Summary

This chapter covered virtualized access layer design. The major impact of virtualization concerns authentication and authorization. Users are identified using either clientless or client-based solutions and bound to a VLAN.

Clientless authentication is based on MAC addresses in Layer 2 solutions. This has the advantage of being universal but is difficult to deploy efficiently on anything but the smallest network. Clientless Layer 3 solutions also exist, sometimes using web portals.

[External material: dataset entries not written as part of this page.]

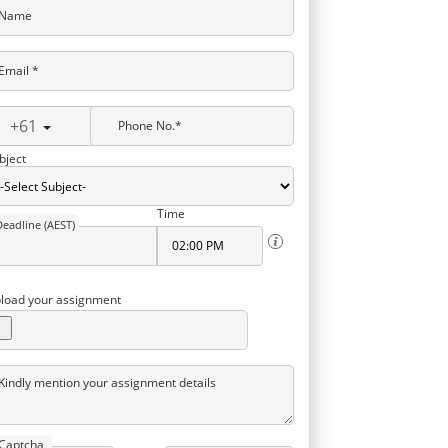
Name
Email *
+61
Phone No.*
bject
Time
Deadline (AEST)
load your assignment
Kindly mention your assignment details
Captcha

Our preference is to use 802.1x. The link to RADIUS is powerful and allows dynamic peruser policy instantiation, centralized management, accounting data, and more. The 802.1x protocol itself promises strong authentication, but the access layer should continue to use the fullest range of protection available to it to protect against spoofing, denial-of-service attacks, and excessive traffic from viruses.

We concentrated our discussion on a Layer 2 access layer for four reasons. First, that is the most deployed scenario. Second, migration to virtualized networks is easy because the wiring closet needs minimal change. Third, access switches do not offer the same features or performance as distribution devices, so turning them into PEs is not obviously beneficial. And, fourth, increasing the number of PEs in the network has an operational cost. The rest of the access layer feature set, which we reviewed in the first section, is unaffected by virtualization (or was already virtualized).

The design example at the end of the chapter showed how to implement network policy at the access layer and how to interact with the rest of the virtualized network.

We hope that you have found the information in this and previous chapters helpful as you choose what is best suited for your network.